NOTCH4 Is a New Player in the Development of Pulmonary Fibrosis

Abstract

Background and objectives: Idiopathic pulmonary fibrosis is a chronic, progressive, incurable lung disease, leading to irreversible lung tissue remodeling. The Notch signaling pathway, essential for lung development, has gained attention for its role in pulmonary fibrosis. While Notch1 and Notch3 have been extensively studied, the involvement of other Notch receptors, especially Notch4, remains less explored. This study aimed to evaluate the impact of Notch4 on lung fibroblast activation and its potential interaction with the transforming growth factor-beta 1 (TGFβ1) signaling. Methods: Primary human lung fibroblasts were transduced with lentivirus containing the intracellular domain of NOTCH4 (N4ICD).
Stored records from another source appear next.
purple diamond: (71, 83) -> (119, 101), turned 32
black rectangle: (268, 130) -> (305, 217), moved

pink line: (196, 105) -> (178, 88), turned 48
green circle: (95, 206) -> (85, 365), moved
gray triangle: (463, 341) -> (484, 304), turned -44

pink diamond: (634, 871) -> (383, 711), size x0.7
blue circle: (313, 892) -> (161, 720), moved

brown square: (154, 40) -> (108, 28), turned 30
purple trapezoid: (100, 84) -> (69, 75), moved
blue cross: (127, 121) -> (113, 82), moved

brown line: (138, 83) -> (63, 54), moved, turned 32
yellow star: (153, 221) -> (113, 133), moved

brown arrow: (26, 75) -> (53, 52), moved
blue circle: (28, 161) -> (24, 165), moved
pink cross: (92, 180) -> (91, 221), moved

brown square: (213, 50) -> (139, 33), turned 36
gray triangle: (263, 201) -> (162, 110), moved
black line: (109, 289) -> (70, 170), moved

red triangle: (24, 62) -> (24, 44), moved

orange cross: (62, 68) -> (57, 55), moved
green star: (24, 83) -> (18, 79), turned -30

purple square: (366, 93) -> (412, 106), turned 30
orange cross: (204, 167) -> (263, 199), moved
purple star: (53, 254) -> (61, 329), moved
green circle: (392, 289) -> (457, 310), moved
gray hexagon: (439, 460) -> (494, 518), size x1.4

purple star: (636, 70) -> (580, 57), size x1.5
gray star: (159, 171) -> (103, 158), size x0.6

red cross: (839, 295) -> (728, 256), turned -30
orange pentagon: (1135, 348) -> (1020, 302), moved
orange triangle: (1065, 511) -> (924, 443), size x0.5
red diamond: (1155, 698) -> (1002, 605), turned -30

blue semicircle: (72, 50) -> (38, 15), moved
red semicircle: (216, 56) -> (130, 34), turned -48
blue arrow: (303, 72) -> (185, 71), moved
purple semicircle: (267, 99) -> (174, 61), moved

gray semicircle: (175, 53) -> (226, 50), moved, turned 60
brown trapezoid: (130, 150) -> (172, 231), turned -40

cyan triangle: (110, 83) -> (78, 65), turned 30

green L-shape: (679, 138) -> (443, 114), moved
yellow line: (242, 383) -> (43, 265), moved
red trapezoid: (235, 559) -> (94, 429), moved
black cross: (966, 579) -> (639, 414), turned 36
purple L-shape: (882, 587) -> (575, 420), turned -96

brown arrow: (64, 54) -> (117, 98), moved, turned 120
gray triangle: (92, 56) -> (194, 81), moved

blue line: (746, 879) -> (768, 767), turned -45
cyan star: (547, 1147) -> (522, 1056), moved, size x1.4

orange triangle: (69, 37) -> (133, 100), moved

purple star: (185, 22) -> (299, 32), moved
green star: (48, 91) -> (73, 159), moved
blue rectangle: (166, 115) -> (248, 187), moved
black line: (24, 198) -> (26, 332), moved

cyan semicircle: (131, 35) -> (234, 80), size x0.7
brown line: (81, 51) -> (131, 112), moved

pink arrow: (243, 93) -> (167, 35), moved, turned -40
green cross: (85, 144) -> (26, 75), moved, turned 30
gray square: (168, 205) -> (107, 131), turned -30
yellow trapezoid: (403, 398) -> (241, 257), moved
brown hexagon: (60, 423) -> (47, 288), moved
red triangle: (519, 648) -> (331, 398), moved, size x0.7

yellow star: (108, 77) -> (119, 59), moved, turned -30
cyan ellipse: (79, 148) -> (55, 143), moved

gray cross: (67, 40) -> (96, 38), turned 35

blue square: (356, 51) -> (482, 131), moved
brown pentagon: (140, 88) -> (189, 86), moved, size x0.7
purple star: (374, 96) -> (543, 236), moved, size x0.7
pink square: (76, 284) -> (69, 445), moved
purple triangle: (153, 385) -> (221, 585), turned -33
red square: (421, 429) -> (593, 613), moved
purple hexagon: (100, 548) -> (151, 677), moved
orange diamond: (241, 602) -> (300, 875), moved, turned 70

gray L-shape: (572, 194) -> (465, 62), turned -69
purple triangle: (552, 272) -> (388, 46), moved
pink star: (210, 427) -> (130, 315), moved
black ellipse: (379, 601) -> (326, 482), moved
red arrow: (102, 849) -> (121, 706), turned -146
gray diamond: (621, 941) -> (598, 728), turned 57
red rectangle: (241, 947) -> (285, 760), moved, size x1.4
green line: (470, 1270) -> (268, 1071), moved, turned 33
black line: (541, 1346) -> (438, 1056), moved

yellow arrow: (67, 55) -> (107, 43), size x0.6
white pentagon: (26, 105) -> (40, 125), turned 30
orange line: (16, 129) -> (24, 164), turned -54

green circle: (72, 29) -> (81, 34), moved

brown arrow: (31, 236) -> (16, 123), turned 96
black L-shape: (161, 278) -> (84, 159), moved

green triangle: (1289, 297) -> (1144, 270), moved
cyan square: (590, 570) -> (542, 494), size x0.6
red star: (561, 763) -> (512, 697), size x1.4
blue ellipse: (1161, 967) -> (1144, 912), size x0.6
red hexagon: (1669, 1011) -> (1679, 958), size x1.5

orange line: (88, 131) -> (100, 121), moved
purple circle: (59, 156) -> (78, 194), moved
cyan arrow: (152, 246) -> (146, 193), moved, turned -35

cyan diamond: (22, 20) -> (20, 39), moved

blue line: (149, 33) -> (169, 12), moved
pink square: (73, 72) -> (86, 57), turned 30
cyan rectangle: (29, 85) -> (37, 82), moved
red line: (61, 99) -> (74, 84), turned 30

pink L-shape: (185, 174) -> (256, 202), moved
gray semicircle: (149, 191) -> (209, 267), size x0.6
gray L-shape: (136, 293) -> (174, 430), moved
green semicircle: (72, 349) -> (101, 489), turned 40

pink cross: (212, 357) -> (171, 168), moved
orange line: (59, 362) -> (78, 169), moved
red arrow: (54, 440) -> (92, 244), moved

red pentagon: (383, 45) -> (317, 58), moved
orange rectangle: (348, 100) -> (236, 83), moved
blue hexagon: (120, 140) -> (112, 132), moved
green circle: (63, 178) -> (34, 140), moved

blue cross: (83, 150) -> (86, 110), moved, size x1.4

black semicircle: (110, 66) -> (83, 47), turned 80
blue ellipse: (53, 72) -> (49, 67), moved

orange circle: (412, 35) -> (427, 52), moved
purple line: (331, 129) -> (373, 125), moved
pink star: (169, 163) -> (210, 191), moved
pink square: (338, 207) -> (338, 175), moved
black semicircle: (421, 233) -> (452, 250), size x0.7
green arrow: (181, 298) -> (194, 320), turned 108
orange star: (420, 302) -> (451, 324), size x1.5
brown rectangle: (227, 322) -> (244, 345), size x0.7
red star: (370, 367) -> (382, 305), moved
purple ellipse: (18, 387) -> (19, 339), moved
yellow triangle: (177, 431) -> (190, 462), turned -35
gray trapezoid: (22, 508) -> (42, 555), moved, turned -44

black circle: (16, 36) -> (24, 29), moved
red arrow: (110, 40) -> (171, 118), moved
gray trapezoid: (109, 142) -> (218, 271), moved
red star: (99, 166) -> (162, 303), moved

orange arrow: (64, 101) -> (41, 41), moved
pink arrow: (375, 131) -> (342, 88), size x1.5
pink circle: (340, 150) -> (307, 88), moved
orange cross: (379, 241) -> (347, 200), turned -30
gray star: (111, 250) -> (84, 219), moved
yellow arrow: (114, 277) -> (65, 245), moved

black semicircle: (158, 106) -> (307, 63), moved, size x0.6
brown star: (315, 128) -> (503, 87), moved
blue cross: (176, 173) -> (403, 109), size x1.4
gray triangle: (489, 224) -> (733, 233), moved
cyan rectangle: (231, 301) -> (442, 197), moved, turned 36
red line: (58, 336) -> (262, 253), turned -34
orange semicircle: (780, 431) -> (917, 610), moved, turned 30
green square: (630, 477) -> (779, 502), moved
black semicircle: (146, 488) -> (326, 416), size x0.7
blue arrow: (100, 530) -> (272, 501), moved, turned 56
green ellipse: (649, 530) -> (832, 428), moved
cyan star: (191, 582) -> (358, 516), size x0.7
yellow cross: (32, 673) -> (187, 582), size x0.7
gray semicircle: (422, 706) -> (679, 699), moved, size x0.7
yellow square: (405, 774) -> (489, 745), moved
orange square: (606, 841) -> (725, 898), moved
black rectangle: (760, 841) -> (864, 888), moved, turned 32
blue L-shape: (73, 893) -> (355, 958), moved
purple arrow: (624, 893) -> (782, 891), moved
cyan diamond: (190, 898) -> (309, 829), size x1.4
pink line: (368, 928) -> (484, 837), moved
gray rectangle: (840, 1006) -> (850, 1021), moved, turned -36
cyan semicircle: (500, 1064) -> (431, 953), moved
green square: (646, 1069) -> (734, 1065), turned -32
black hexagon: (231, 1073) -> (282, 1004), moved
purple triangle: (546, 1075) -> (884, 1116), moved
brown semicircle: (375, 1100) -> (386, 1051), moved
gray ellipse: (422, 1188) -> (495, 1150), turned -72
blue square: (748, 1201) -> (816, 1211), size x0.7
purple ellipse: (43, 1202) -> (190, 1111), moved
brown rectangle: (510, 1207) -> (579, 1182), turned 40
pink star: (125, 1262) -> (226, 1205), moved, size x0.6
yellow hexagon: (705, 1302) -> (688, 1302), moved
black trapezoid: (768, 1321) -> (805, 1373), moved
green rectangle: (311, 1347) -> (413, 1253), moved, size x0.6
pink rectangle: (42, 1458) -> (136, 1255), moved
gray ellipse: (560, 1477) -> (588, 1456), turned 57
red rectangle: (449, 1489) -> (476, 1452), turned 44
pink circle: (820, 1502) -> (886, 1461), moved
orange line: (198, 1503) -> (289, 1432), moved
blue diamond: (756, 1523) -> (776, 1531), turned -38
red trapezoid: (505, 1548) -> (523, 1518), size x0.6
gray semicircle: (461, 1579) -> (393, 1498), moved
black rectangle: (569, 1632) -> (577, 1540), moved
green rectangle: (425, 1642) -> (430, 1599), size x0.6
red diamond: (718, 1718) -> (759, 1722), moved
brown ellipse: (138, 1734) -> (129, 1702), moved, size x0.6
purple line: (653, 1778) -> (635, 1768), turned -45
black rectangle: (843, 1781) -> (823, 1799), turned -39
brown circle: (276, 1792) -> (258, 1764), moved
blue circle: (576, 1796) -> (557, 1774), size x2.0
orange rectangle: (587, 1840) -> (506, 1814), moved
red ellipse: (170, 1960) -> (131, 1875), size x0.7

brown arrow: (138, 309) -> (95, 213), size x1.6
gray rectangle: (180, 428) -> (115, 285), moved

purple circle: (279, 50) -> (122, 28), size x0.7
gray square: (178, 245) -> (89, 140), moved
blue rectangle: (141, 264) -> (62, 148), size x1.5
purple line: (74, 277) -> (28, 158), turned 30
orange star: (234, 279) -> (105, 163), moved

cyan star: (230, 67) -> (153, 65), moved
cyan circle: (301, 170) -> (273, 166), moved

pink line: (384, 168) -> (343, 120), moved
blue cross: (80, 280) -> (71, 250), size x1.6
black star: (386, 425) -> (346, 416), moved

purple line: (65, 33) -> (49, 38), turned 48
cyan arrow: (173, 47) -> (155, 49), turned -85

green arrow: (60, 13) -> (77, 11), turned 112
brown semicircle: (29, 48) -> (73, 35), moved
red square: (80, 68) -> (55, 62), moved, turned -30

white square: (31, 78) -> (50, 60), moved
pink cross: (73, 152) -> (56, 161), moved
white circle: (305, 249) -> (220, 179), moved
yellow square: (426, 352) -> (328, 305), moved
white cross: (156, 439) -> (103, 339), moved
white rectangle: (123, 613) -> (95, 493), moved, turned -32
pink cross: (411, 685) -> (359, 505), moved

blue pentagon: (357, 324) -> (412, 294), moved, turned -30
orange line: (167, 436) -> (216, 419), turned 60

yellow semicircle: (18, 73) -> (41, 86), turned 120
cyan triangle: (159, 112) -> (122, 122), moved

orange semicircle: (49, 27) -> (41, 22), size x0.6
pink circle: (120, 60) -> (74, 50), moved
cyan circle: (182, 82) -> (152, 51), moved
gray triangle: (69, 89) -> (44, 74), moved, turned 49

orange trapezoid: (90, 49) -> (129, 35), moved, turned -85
Changes in gene expression in transduced cells were assessed using real-time polymerase chain reaction, immunofluorescence staining, and Western blotting. Transcriptomic analysis was also performed on N4ICD-transduced lung fibroblasts. Results: N4ICD overexpression significantly upregulated key fibrotic markers such as ACTA2 and COL1A1. It also induced the TGFβ1 pathway, as evidenced by SMAD2 phosphorylation and elevated TGFβ1 mRNA level. Transcriptomic analysis revealed that N4ICD-induced cells exhibited characteristics of highly invasive myofibroblasts. Conclusions: This study establishes Notch4 as a novel contributor to pulmonary fibrosis, by demonstrating its ability to induce myofibroblast differentiation and interact with the TGFβ1 pathway.